Search term "singt": copy each line of the data containing it.

▶ _Records for the task_:
= Beginning of Section =

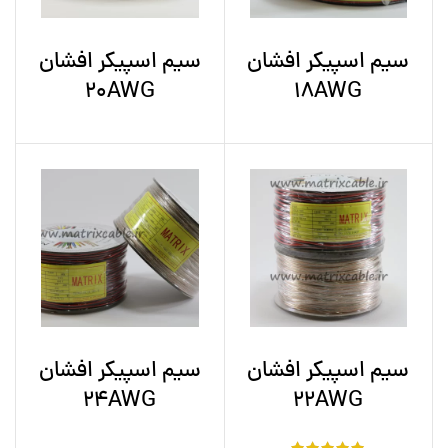
سیم اسپیکر افشان
سیم اسپیکر افشان
20AWG
18AWG
سیم اسپیکر افشان
سیم اسپیکر افشان
24AWG
22AWG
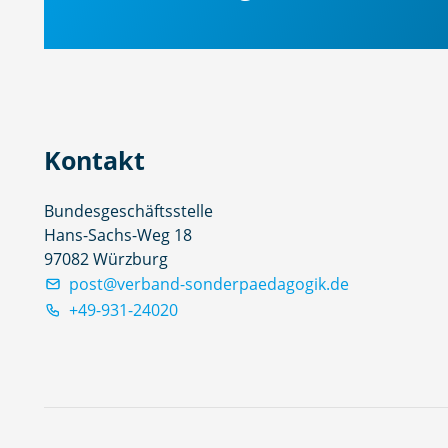
Kontakt
Bundesgeschäftsstelle
Hans-Sachs-Weg 18
97082 Würzburg
post@verband-sonderpaedagogik.de
+49-931-24020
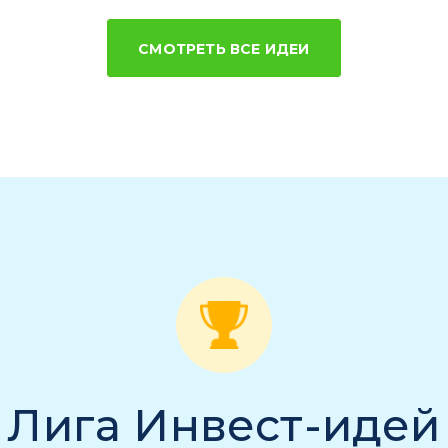
СМОТРЕТЬ ВСЕ ИДЕИ
Лига Инвест-идей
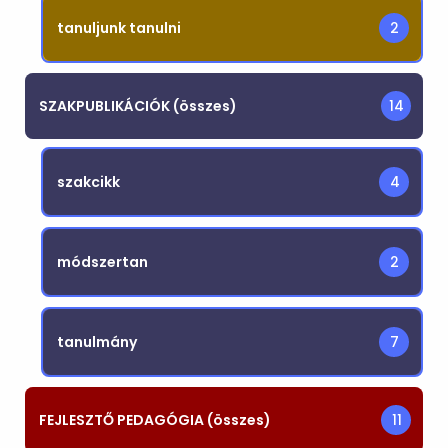
tanuljunk tanulni
2
SZAKPUBLIKÁCIÓK (összes)
14
szakcikk
4
módszertan
2
tanulmány
7
FEJLESZTŐ PEDAGÓGIA (összes)
11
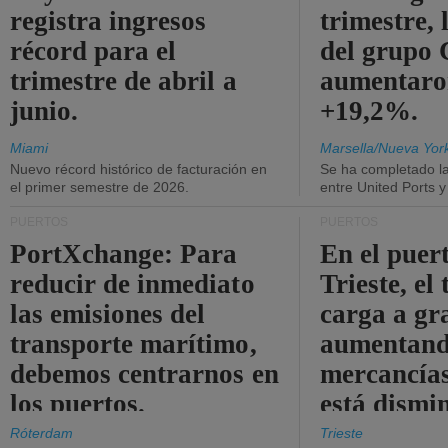
registra ingresos
trimestre, 
récord para el
del grup
trimestre de abril a
aumentaro
junio.
+19,2%.
Miami
Marsella/Nueva Yor
Nuevo récord histórico de facturación en
Se ha completado l
el primer semestre de 2026.
entre United Ports 
PUERTOS
PUERTOS
PortXchange: Para
En el puer
reducir de inmediato
Trieste, el 
las emisiones del
carga a gr
transporte marítimo,
aumentando
debemos centrarnos en
mercancías
los puertos.
está dismi
Róterdam
Trieste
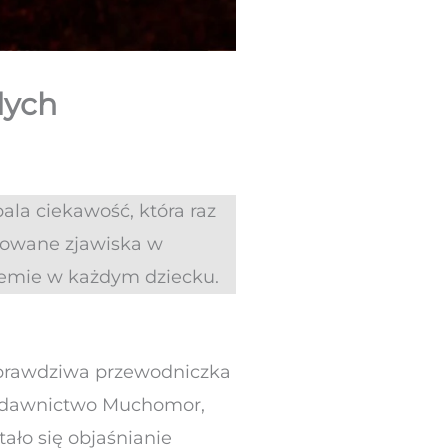
dych
pala ciekawość, która raz
kowane zjawiska w
rzemie w każdym dziecku.
e prawdziwa przewodniczka
 wydawnictwo Muchomor,
ało się objaśnianie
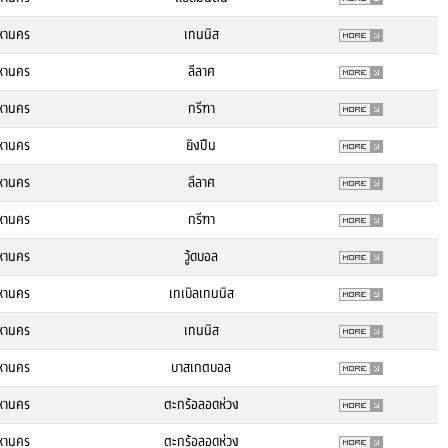
หานคร
เทนนิส
หานคร
ลีลาศ
หานคร
กรีฑา
หานคร
ยิงปืน
หานคร
ลีลาศ
หานคร
กรีฑา
หานคร
วู้ดบอล
หานคร
เทเบิลเทนนิส
หานคร
เทนนิส
หานคร
บาสเกตบอล
หานคร
ตะกร้อลอดห่วง
หานคร
ตะกร้อลอดห่วง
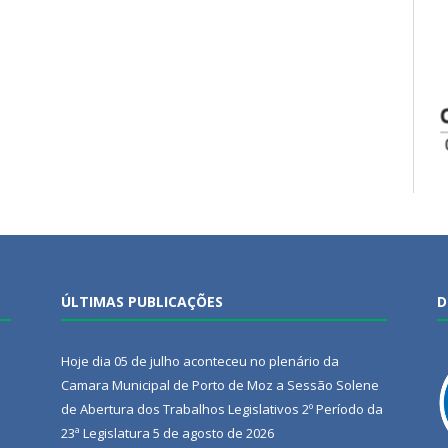
ÚLTIMAS PUBLICAÇÕES
D
Hoje dia 05 de julho aconteceu no plenário da
Camara Municipal de Porto de Moz a Sessão Solene
de Abertura dos Trabalhos Legislativos 2º Período da
23ª Legislatura
5 de agosto de 2026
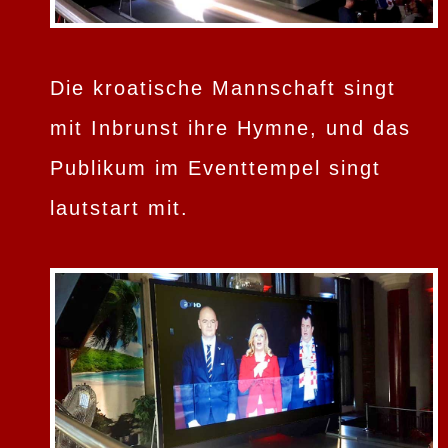
Die kroatische Mannschaft singt
mit Inbrunst ihre Hymne, und das
Publikum im Eventtempel singt
lautstart mit.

= End of Section =

▶ _Response to the task_:
Die kroatische Mannschaft singt
Publikum im Eventtempel singt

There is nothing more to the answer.